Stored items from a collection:
Start of Block

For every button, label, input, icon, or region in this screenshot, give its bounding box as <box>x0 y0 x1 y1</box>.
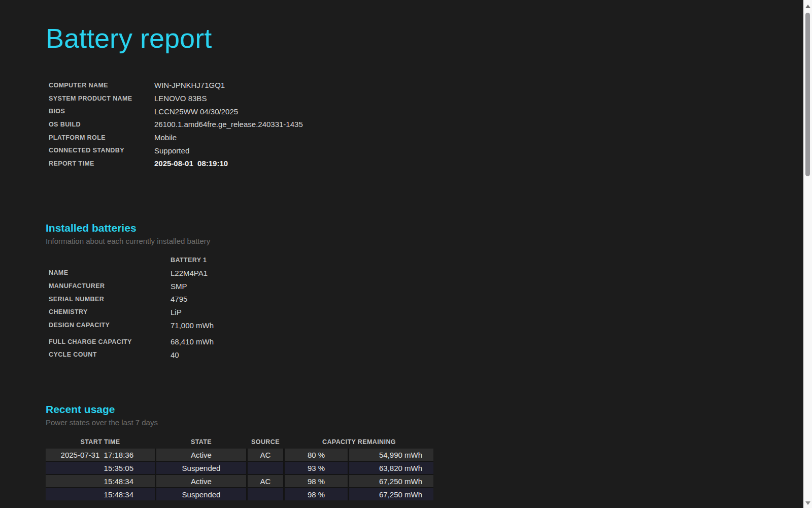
installed-batteries-section: Installed batteries Information about ea… <box>46 221 442 362</box>
info-value: Mobile <box>154 133 442 142</box>
usage-cell-state: Suspended <box>156 488 246 500</box>
info-label: SYSTEM PRODUCT NAME <box>46 95 154 102</box>
usage-cell-mwh: 67,250 mWh <box>349 488 433 500</box>
usage-cell-source <box>248 462 283 474</box>
usage-cell-mwh: 67,250 mWh <box>349 475 433 487</box>
report-content: Battery report COMPUTER NAME WIN-JPNKHJ7… <box>46 22 442 500</box>
scrollbar-thumb[interactable] <box>805 13 810 176</box>
info-label: CONNECTED STANDBY <box>46 147 154 154</box>
recent-usage-table: START TIME STATE SOURCE CAPACITY REMAINI… <box>46 436 433 500</box>
info-label: SERIAL NUMBER <box>46 296 171 303</box>
info-value: SMP <box>171 282 442 291</box>
column-header-source: SOURCE <box>248 438 283 446</box>
info-value: 68,410 mWh <box>171 337 442 346</box>
usage-cell-start-time: 15:48:34 <box>46 475 155 487</box>
usage-cell-state: Active <box>156 449 246 461</box>
battery-row-manufacturer: MANUFACTURER SMP <box>46 279 442 293</box>
battery-row-name: NAME L22M4PA1 <box>46 267 442 280</box>
system-info-row-computer-name: COMPUTER NAME WIN-JPNKHJ71GQ1 <box>46 79 442 92</box>
info-value: 26100.1.amd64fre.ge_release.240331-1435 <box>154 120 442 129</box>
scrollbar-down-icon[interactable] <box>805 501 810 505</box>
usage-cell-percent: 98 % <box>285 488 348 500</box>
system-info-row-os-build: OS BUILD 26100.1.amd64fre.ge_release.240… <box>46 118 442 131</box>
info-value: L22M4PA1 <box>171 269 442 277</box>
usage-cell-start-time: 15:35:05 <box>46 462 155 474</box>
usage-cell-state: Active <box>156 475 246 487</box>
battery-row-chemistry: CHEMISTRY LiP <box>46 306 442 319</box>
battery-row-full-charge-capacity: FULL CHARGE CAPACITY 68,410 mWh <box>46 335 442 348</box>
scrollbar-up-icon[interactable] <box>805 5 810 8</box>
info-value: LiP <box>171 308 442 316</box>
usage-cell-start-time: 2025-07-31 17:18:36 <box>46 449 155 461</box>
installed-batteries-subtitle: Information about each currently install… <box>46 236 442 246</box>
info-value: 2025-08-01 08:19:10 <box>154 159 442 168</box>
battery-row-cycle-count: CYCLE COUNT 40 <box>46 348 442 362</box>
usage-cell-mwh: 63,820 mWh <box>349 462 433 474</box>
info-value: LCCN25WW 04/30/2025 <box>154 107 442 116</box>
usage-cell-source: AC <box>248 475 283 487</box>
battery-info-table: BATTERY 1 NAME L22M4PA1 MANUFACTURER SMP… <box>46 253 442 362</box>
info-value: Supported <box>154 146 442 155</box>
page-title: Battery report <box>46 22 442 54</box>
usage-cell-start-time: 15:48:34 <box>46 488 155 500</box>
battery-column-header: BATTERY 1 <box>171 257 442 264</box>
usage-cell-state: Suspended <box>156 462 246 474</box>
installed-batteries-heading: Installed batteries <box>46 221 442 235</box>
info-value: WIN-JPNKHJ71GQ1 <box>154 81 442 89</box>
usage-cell-percent: 93 % <box>285 462 348 474</box>
battery-table-header-row: BATTERY 1 <box>46 253 442 267</box>
vertical-scrollbar[interactable] <box>803 0 812 508</box>
usage-cell-mwh: 54,990 mWh <box>349 449 433 461</box>
recent-usage-subtitle: Power states over the last 7 days <box>46 418 442 428</box>
info-label: COMPUTER NAME <box>46 82 154 89</box>
system-info-row-product-name: SYSTEM PRODUCT NAME LENOVO 83BS <box>46 92 442 105</box>
column-header-capacity-remaining: CAPACITY REMAINING <box>285 438 433 446</box>
recent-usage-header-row: START TIME STATE SOURCE CAPACITY REMAINI… <box>46 436 433 448</box>
column-header-start-time: START TIME <box>46 438 155 446</box>
info-label: PLATFORM ROLE <box>46 134 154 141</box>
info-value: 40 <box>171 351 442 359</box>
system-info-row-platform-role: PLATFORM ROLE Mobile <box>46 131 442 144</box>
usage-cell-percent: 80 % <box>285 449 348 461</box>
system-info-row-report-time: REPORT TIME 2025-08-01 08:19:10 <box>46 157 442 170</box>
recent-usage-section: Recent usage Power states over the last … <box>46 403 442 500</box>
battery-row-serial-number: SERIAL NUMBER 4795 <box>46 293 442 306</box>
info-label: CYCLE COUNT <box>46 351 171 358</box>
usage-cell-percent: 98 % <box>285 475 348 487</box>
info-value: LENOVO 83BS <box>154 94 442 103</box>
system-info-row-bios: BIOS LCCN25WW 04/30/2025 <box>46 105 442 118</box>
info-label: CHEMISTRY <box>46 308 171 315</box>
info-label: DESIGN CAPACITY <box>46 322 171 329</box>
column-header-state: STATE <box>156 438 246 446</box>
info-label: FULL CHARGE CAPACITY <box>46 338 171 345</box>
info-label: BIOS <box>46 108 154 115</box>
battery-row-design-capacity: DESIGN CAPACITY 71,000 mWh <box>46 319 442 332</box>
usage-cell-source <box>248 488 283 500</box>
info-label: NAME <box>46 269 171 276</box>
recent-usage-body: 2025-07-31 17:18:36 Active AC 80 % 54,99… <box>46 449 433 500</box>
info-label: MANUFACTURER <box>46 282 171 290</box>
info-value: 71,000 mWh <box>171 321 442 330</box>
info-value: 4795 <box>171 295 442 303</box>
recent-usage-heading: Recent usage <box>46 403 442 416</box>
usage-cell-source: AC <box>248 449 283 461</box>
system-info-table: COMPUTER NAME WIN-JPNKHJ71GQ1 SYSTEM PRO… <box>46 79 442 170</box>
info-label: REPORT TIME <box>46 160 154 167</box>
system-info-row-connected-standby: CONNECTED STANDBY Supported <box>46 144 442 157</box>
info-label: OS BUILD <box>46 121 154 128</box>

End of Block

From the records above, pull out every line containing the word "Power".

recent-usage-subtitle: Power states over the last 7 days <box>46 418 442 428</box>
recent-usage-section: Recent usage Power states over the last … <box>46 403 442 500</box>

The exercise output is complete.